While Community Notes has the potential to be extremely effective, the difficult job of content moderation benefits from a mix of different approaches. As a professor of natural language processing at MBZUAI, I’ve spent most of my career researching disinformation, propaganda, and fake news online. So, one of the first questions I asked myself was: will replacing human factcheckers with crowdsourced Community Notes have negative impacts on users?
Wisdom of crowds
Community Notes got its start on Twitter as Birdwatch. It’s a crowdsourced feature where users who participate in the program can add context and clarification to what they deem false or misleading tweets. The notes are hidden until community evaluation reaches a consensus—meaning, people who hold different perspectives and political views agree that a post is misleading. An algorithm determines when the threshold for consensus is reached, and then the note becomes publicly visible beneath the tweet in question, providing additional context to help users make informed judgments about its content.
Community Notes seems to work rather well.
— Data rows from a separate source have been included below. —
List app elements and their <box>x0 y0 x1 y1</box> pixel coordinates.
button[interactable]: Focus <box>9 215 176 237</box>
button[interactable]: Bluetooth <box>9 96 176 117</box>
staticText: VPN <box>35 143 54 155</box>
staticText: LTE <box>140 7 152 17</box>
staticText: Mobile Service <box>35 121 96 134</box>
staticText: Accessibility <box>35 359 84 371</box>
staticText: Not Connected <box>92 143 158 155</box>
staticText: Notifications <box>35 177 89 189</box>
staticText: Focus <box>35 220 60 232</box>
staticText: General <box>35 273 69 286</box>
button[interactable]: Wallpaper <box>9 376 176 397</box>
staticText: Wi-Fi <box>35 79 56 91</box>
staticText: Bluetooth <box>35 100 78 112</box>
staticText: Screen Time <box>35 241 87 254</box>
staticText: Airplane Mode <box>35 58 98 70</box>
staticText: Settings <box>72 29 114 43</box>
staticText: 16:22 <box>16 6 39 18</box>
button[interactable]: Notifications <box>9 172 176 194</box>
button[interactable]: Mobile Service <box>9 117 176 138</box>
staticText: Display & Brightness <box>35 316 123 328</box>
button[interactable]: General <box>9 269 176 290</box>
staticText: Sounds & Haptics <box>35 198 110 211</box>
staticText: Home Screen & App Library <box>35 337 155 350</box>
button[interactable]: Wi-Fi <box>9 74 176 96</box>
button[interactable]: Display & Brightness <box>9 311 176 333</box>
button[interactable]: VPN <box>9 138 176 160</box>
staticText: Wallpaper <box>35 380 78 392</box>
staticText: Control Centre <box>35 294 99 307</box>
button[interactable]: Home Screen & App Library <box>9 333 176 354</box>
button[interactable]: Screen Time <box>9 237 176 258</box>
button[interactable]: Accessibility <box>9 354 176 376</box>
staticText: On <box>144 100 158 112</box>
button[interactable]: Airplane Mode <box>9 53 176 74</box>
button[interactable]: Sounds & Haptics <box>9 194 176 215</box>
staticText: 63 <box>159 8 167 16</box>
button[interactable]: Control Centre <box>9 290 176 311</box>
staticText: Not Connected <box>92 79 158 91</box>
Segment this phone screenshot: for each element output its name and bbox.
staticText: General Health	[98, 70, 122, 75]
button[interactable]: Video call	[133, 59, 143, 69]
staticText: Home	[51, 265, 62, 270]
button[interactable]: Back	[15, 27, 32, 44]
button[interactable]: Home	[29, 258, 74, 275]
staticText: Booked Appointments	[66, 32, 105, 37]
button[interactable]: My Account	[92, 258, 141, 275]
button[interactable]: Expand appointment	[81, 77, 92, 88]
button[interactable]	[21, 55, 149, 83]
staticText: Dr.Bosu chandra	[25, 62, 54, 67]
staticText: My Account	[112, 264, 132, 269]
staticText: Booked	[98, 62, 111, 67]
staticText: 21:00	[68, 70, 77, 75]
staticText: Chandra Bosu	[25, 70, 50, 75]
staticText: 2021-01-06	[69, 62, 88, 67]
A team of researchers from University of Illinois Urbana-Champaign and University of Rochester found that X’s Community Notes program can reduce the spread of misinformation, leading to post retractions by authors. Facebook is largely adopting the same approach that is used on X today.
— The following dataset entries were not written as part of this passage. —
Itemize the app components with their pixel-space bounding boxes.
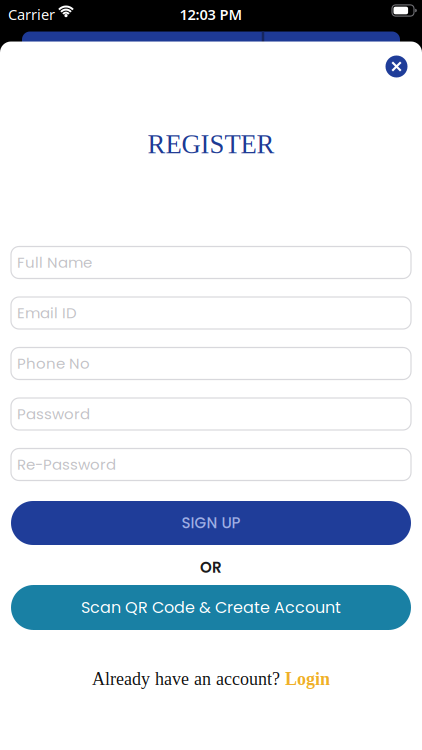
button[interactable]: SIGN UP <box>11 501 411 545</box>
button[interactable]: Scan QR Code & Create Account <box>11 585 411 630</box>
staticText: Re-Password <box>17 454 116 475</box>
staticText: SIGN UP <box>182 512 240 534</box>
staticText: Phone No <box>17 353 90 374</box>
staticText: Login <box>285 669 330 689</box>
staticText: Carrier <box>8 4 55 24</box>
button[interactable]: Login <box>285 669 330 689</box>
staticText: REGISTER <box>148 130 274 159</box>
staticText: 12:03 PM <box>180 4 242 24</box>
staticText: Already have an account? <box>92 669 280 689</box>
staticText: OR <box>200 557 222 578</box>
staticText: Full Name <box>17 252 92 273</box>
button[interactable]: Close <box>386 56 408 78</box>
staticText: Email ID <box>17 302 77 324</box>
staticText: Scan QR Code & Create Account <box>81 596 341 619</box>
staticText: Password <box>17 404 90 424</box>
Having studied and written about content moderation for years, it’s great to see another major social media company implementing crowdsourcing for content moderation. If it works for Meta, it could be a true game-changer for the more than 3 billion people who use the company’s products every day.
That said, content moderation is a complex problem. There is no one silver bullet that will work in all situations. The challenge can only be addressed by employing a variety of tools that include human factcheckers, crowdsourcing, and algorithmic filtering. Each of these is best suited to different kinds of content, and can and must work in concert.
Spam and LLM safety
There are precedents for addressing similar problems. Decades ago, spam email was a much bigger problem than it is today. In large part, we’ve defeated spam through crowdsourcing. Email providers introduced reporting features, where users can flag suspicious emails. The more widely distributed a particular spam message is, the more likely it will be caught, as it’s reported by more people.
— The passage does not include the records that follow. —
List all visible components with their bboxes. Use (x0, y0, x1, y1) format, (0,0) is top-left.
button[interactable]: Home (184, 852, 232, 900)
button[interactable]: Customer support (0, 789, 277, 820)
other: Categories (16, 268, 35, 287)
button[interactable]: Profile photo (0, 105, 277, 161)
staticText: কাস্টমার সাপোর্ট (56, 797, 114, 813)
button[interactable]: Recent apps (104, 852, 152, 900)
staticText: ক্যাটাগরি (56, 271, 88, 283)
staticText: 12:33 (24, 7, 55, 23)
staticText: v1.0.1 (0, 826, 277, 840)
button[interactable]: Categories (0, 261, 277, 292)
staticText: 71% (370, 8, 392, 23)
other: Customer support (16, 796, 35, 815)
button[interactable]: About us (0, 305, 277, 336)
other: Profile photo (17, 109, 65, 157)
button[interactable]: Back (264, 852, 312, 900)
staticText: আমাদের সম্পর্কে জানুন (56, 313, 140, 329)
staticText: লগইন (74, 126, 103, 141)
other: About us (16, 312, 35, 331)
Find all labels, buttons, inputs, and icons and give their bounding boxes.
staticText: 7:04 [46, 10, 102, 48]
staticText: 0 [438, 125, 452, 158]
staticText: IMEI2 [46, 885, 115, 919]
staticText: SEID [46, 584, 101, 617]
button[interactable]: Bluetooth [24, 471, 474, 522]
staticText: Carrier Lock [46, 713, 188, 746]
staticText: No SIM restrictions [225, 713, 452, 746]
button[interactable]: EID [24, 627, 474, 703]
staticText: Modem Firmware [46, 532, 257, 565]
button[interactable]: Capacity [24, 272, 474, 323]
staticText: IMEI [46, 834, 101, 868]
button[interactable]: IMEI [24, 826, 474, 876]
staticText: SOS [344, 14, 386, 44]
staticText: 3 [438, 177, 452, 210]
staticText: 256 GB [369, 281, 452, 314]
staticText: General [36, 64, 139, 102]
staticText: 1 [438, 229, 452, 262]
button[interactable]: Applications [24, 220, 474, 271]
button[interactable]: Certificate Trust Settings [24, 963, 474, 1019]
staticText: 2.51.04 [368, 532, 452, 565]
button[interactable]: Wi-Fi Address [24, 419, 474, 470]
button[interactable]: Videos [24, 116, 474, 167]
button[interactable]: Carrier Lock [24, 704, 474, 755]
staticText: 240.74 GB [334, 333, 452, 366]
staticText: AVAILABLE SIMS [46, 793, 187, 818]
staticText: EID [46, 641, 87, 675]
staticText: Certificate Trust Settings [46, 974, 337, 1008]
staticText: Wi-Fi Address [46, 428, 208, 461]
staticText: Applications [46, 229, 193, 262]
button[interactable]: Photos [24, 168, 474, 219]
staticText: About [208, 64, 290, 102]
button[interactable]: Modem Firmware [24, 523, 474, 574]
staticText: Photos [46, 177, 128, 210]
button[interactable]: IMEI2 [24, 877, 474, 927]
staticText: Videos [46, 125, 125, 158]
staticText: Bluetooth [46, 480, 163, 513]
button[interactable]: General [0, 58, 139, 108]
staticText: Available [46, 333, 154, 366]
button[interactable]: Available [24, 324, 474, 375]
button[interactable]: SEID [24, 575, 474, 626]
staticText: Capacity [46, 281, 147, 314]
Another useful comparison is how large language models (LLMs) approach harmful content. For the most dangerous queries—related to weapons or violence, for example—many LLMs simply refuse to answer. Other times, these systems may add a disclaimer to their outputs, such as when they are asked to provide medical, legal, or financial advice. This tiered approach is one that my colleagues and I at the MBZUAI explored in a recent study where we propose a hierarchy of ways LLMs can respond to different kinds of potentially harmful queries. Similarly, social media platforms can benefit from different approaches to content moderation.
Automatic filters can be used to identify the most dangerous information, preventing users from seeing and sharing it. These automated systems are fast, but they can only be used for certain kinds of content because they aren’t capable of the nuance required for most content moderation.